▶ _Task brief_
Which lines of the data contain the string "Email"? Copy every one.

[Start of Attachment]

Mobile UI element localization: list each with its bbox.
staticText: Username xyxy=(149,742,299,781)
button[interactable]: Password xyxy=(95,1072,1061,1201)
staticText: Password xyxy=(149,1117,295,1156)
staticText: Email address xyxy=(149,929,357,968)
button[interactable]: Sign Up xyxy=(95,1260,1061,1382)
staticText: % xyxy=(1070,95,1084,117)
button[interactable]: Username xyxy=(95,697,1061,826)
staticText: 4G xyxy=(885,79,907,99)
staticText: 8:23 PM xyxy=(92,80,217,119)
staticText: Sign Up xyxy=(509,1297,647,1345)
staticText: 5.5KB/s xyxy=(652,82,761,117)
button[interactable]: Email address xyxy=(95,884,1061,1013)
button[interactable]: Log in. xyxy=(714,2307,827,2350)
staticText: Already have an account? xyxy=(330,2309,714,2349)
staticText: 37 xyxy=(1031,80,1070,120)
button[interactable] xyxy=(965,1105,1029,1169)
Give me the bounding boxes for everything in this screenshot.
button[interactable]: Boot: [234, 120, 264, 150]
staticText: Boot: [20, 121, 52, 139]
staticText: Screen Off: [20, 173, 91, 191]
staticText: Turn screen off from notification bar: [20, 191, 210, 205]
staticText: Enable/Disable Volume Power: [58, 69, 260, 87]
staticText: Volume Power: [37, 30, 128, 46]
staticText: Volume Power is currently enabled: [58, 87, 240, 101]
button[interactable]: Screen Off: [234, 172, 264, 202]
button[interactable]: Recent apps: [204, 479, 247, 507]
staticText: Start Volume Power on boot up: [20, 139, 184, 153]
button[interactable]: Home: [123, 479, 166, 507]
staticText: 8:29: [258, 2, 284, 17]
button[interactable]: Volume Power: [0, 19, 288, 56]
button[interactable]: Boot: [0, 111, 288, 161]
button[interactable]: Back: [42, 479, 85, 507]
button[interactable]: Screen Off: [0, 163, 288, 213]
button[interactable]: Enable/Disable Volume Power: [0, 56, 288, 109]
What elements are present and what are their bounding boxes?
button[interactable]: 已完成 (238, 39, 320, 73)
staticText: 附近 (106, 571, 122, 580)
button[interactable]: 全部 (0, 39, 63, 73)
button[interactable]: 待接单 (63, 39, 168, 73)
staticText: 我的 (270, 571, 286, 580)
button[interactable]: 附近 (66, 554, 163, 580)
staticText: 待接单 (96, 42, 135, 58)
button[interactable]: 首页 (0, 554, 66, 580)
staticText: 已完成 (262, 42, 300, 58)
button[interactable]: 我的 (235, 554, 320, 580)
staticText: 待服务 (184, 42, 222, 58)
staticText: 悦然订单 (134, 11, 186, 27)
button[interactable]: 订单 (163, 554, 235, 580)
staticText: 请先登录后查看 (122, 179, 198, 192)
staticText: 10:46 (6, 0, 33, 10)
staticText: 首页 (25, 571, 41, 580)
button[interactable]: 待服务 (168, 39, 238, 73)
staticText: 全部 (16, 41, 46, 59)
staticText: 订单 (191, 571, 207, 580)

[End of Attachment]

▶ _Solution to the problem_
staticText: Email address xyxy=(149,929,357,968)
button[interactable]: Email address xyxy=(95,884,1061,1013)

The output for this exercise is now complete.